Sure there are zaelots that want all dynamic linking or nothing (if I recall correctly GME was originally only statically linked), and the distro maintainers are stuck in the mindset that "we can rebuild the world." There's definitely a more balanced approach that I think should be taken, and in a way flatpak is designed in that manner (with a fixed underlying shared runtime that you build your app off of). At the same time though if you're only using libraries in the flatpak runtime then that binary is basically portable outside of flatpak as well. So in that sense I believe it's a solution to a problem that shouldn't and didn't have to exist, but here we are.

At any rate, I really don't see any reason to keep this open. If we do not have someone who is reliable to step up to volunteer creating these packages and making them a part of the official distribution, then the overall necessity of this is nearly non-existent. This whole issue seems to me to just be inventing both the problem and the solution and trying to convince me that it's better than something which has worked for years (decades?) now.

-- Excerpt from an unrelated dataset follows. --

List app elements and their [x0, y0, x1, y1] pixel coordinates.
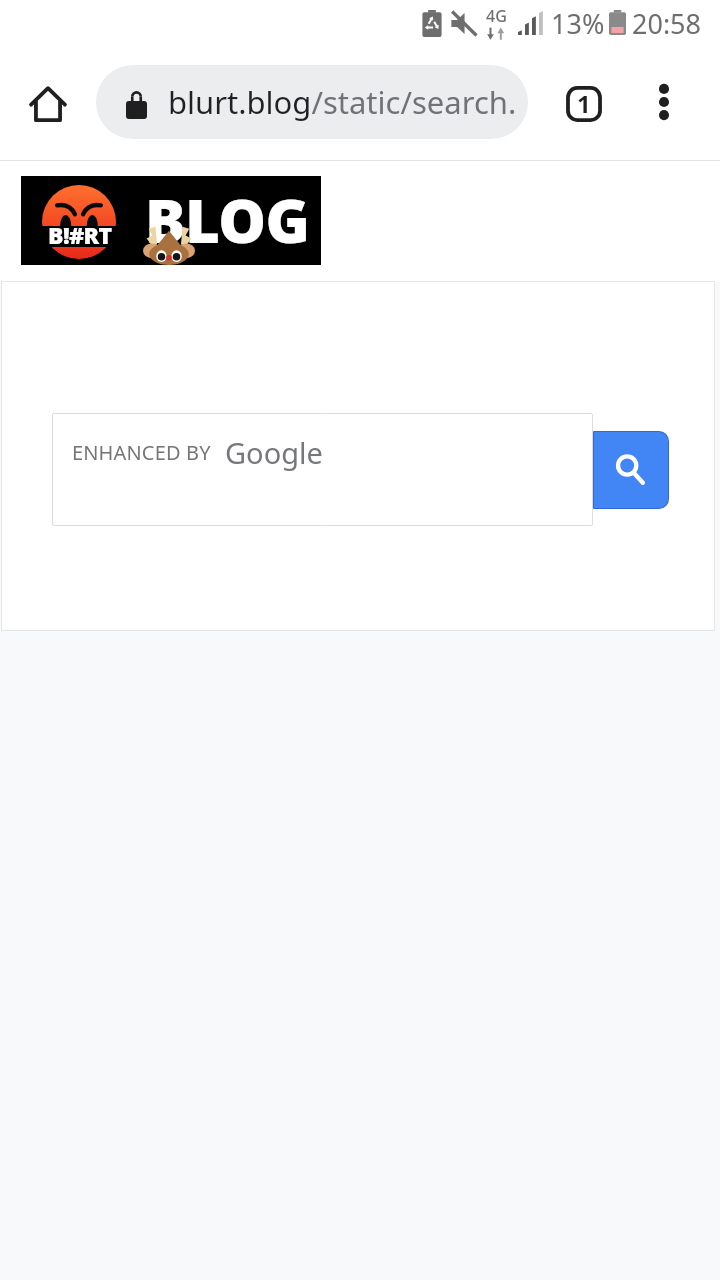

Agreed, if someone is going to do third party packaging then they don't need a ticket to get it done. I don't think flatpak produces a download that we can archive, but if Eonfge gets GZDoom onto flathub then perhaps it might be worth mentioning that it exists under the main downloads with the disclaimer that users should reach out to the maintainer if it's not up to date. I do this on the ECWolf downloads page for the third party builds that I'm aware of.

Edit: Just to drive my point home that these things don't just break all the time. Here's the DRD Team ZDoom 2.6.1 binary from the DRD Team repo running fully functional on Kubuntu 19.04: http://maniacsvault.net/loosefiles/zdoom_261_1904.png That's the oldest ZDoom binary I have.

[Graf Zahl]

This is where it's important to understand your library's stability guarantees. Most of the big libraries used by everyone specifically avoid breaking applications. The only big name exception I can think of is IJG libjpeg. GME being a small niche library should come as no surprise that the developers aren't as disciplined and static linking is the right thing to do.

I'm not that worried about intentional breakage but about the inevitable bugs that will always happen. With all these libraries we are pretty much in the same situation as with operating system updates, just that you don't just have one point of failure, but many. In certain ennvironments you cannot afford that some application breaks unexpectedly because another one needs to have a certain library updated. The point of self contained packages is to minimize this inteference.
I think there's a reason why macOS app packages are self contained and normally do not depend on random libraries being installed. The Linux way is the polar opposite of sandboxing, which seems to become more and more popular as a security feature.

[dpJudas]

My issue with "the Linux way" is that there's no distinction between system critical, infrastructure libraries and helper libraries. Whether SDL is infrastructure or a helper can be debated, but essentially the QA on Debian often boils down to the attitude or approach of a single developer or packager. Even high profile products like llvm can have disastrous decisions where official packages are rather broken at times. Another example is the freetype2 library that lacked compile time flags for certain types of usages. I have encountered so many such issues over the years that I can't really agree that developers or distros learned their lesson.

By the way, the Windows Vista application breakage was rarely caused by ABI breakage. It was applying system security rules (such as making C:\Program Files only writable by administrator) that largely only affected applications that did stupid things. That kind of breakage would affect either approach.